El ministro de Exteriores de Irán, Abbas Araqchi, ha trasladado este miércoles a su homólogo de Omán, Badr bin Hamad al Busaidi, nada más llegar a Ginebra, que el desenlace de las negociaciones con Estados Unidos sobre el programa nuclear iraní pasa por la “seriedad” de Washington y no por “posiciones contradictorias”.
“Aunque apreció los esfuerzos del ministro de Exteriores de Omán para ayudar a avanzar en el actual proceso diplomático, el ministro (Araqchi) consideró que el éxito de las conversaciones requiere la seriedad de la otra parte y que se eviten comportamientos y posiciones contradictorias”, ha indicado el portavoz del Ministerio de Exteriores iraní, Esmaeil Baqaei, que forma parte de la delegación iraní desplazada a la ciudad suiza.

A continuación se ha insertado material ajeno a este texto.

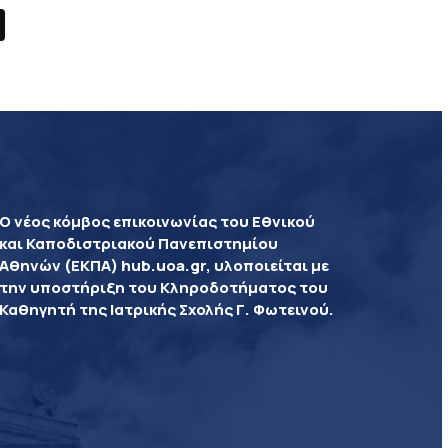
Ο νέος κόμβος επικοινωνίας του Εθνικού
και Καποδιστριακού Πανεπιστημίου
Αθηνών (ΕΚΠΑ) hub.uoa.gr, υλοποιείται με
την υποστήριξη του Κληροδοτήματος του
Καθηγητή της Ιατρικής Σχολής Γ. Φωτεινού.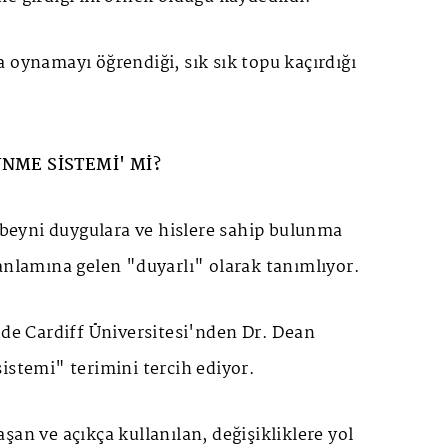
 oynamayı öğrendiği, sık sık topu kaçırdığı
ÜNME SİSTEMİ' Mİ?
i beyni duygulara ve hislere sahip bulunma
anlamına gelen "duyarlı" olarak tanımlıyor.
'de Cardiff Üniversitesi'nden Dr. Dean
istemi" terimini tercih ediyor.
şan ve açıkça kullanılan, değişikliklere yol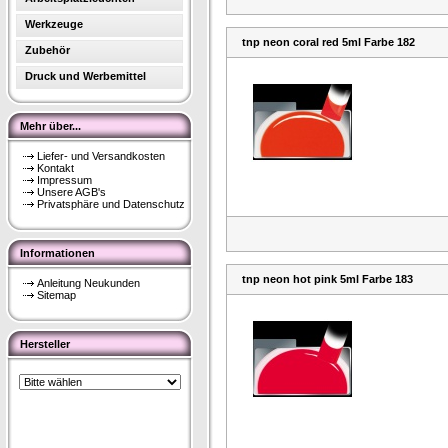
Werkzeuge
tnp neon coral red 5ml Farbe 182
Zubehör
Druck und Werbemittel
Mehr über...
Liefer- und Versandkosten
Kontakt
Impressum
Unsere AGB's
Privatsphäre und Datenschutz
Informationen
tnp neon hot pink 5ml Farbe 183
Anleitung Neukunden
Sitemap
Hersteller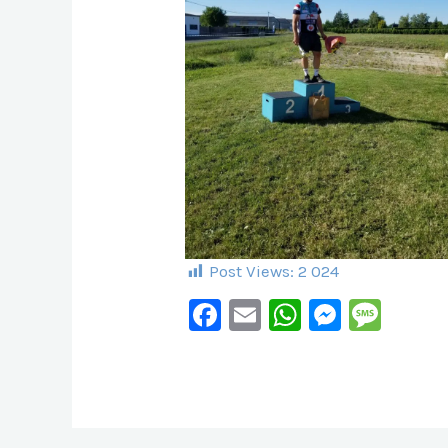
Post Views:
2 024
F
E
W
M
M
A
M
H
E
E
C
Ai
At
S
S
E
L
S
S
S
B
A
E
A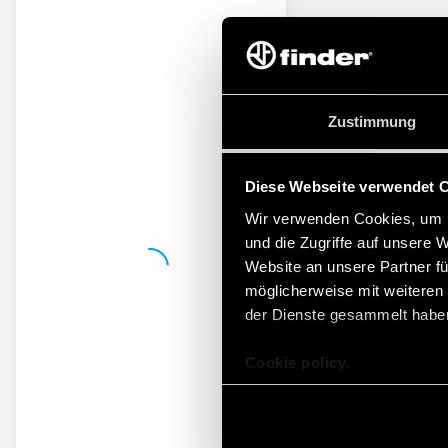
Zustimmung
Diese Webseite verwendet 
Wir verwenden Cookies, um I
und die Zugriffe auf unsere 
Website an unsere Partner fü
möglicherweise mit weiteren
der Dienste gesammelt habe
Cookie policy.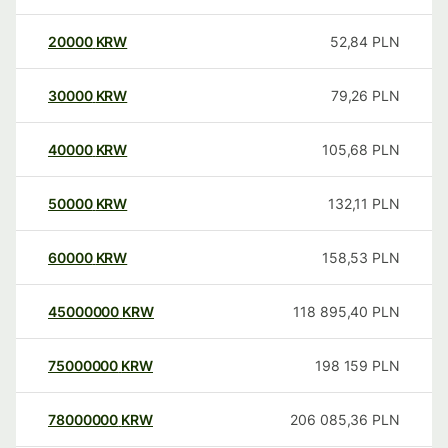
20000
KRW
52,84
PLN
30000
KRW
79,26
PLN
40000
KRW
105,68
PLN
50000
KRW
132,11
PLN
60000
KRW
158,53
PLN
45000000
KRW
118 895,40
PLN
75000000
KRW
198 159
PLN
78000000
KRW
206 085,36
PLN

Durante la reunión, celebrada en la noche del miércoles, “se explicaron las opiniones de la República Islámica sobre las cuestiones nucleares y el levantamiento de las sanciones y (...) los puntos y consideraciones de nuestro país”, ha añadido Baqaei en un mensaje difundido a través de sus redes sociales.
Horas antes, el propio Araqchi había subrayado desde Teherán que “estamos listos, plenamente preparados para ambas opciones: la guerra y la paz”, recalcando que en la última ronda de contactos, también en Ginebra, ambas delegaciones lograron “algunos avances, cierto entendimiento, que podemos aprovechar para forjar un acuerdo”.
Estas palabras las pronunció en una entrevista con la cadena India Today, donde fue cuestionado por las afirmaciones del presidente estadounidense, Donald Trump, quien en su discurso sobre el Estado de la Unión acusó a las autoridades iraníes de estar “persiguiendo nuevamente sus siniestras ambiciones” en el ámbito nuclear.
“Ya han desarrollado misiles que pueden amenazar a Europa y nuestras bases en el extranjero, y están trabajando para construir misiles que pronto llegarán a Estados Unidos”, alertó Trump ante las dos cámaras del Congreso, elevando de nuevo la tensión con Teherán.
En la misma línea, el secretario de Estado, Marco Rubio, ha reiterado este miércoles las denuncias de Trump, al asegurar que, aunque las autoridades iraníes “no están enriqueciendo uranio ahora mismo, están intentando llegar al punto en que finalmente puedan hacerlo”.
Además, en declaraciones a los medios desde Saint Kitts y Nevis, ha subrayado que “Irán posee varios misiles balísticos, en particular de corto alcance que amenazan a Estados Unidos, a nuestras bases en la región, en Emiratos Árabes Unidos, Qatar, Bahréin; y también poseen activos navales que amenazan el transporte marítimo e intentan amenazar a la Armada estadounidense”.
Este intercambio de mensajes se produce justo antes de una nueva fase de contactos en territorio suizo, en la que está previsto que intervengan el enviado especial de Estados Unidos, Steve Witkoff, y el exasesor de la Casa Blanca y yerno de Trump, Jared Kushner.
En las últimas semanas, Washington ha reforzado su presencia militar en Oriente Próximo, en paralelo a las amenazas de Trump, pese a que ambas partes han puesto en marcha ya un canal de negociación indirecta sobre el programa nuclear de Irán.
Trump, que inicialmente llegó a amenazar con una operación militar por la represión de las últimas protestas en Irán, pasó después a centrar sus advertencias en el desarrollo nuclear iraní, mientras que Teherán insiste en que su programa tiene fines exclusivamente civiles y recuerda el fuerte impacto de los bombardeos israelíes y estadounidenses de junio de 2025, que causaron más de 1.100 muertos en el país.
Desde entonces, las autoridades iraníes han mostrado una profunda desconfianza a reanudar el diálogo directo con Washington por esa ofensiva, ejecutada en pleno proceso diplomático entre ambos países para intentar cerrar un nuevo pacto nuclear, después de que el acuerdo de 2015 quedara vacío de contenido tras la retirada unilateral de Estados Unidos en 2018 por decisión de Trump.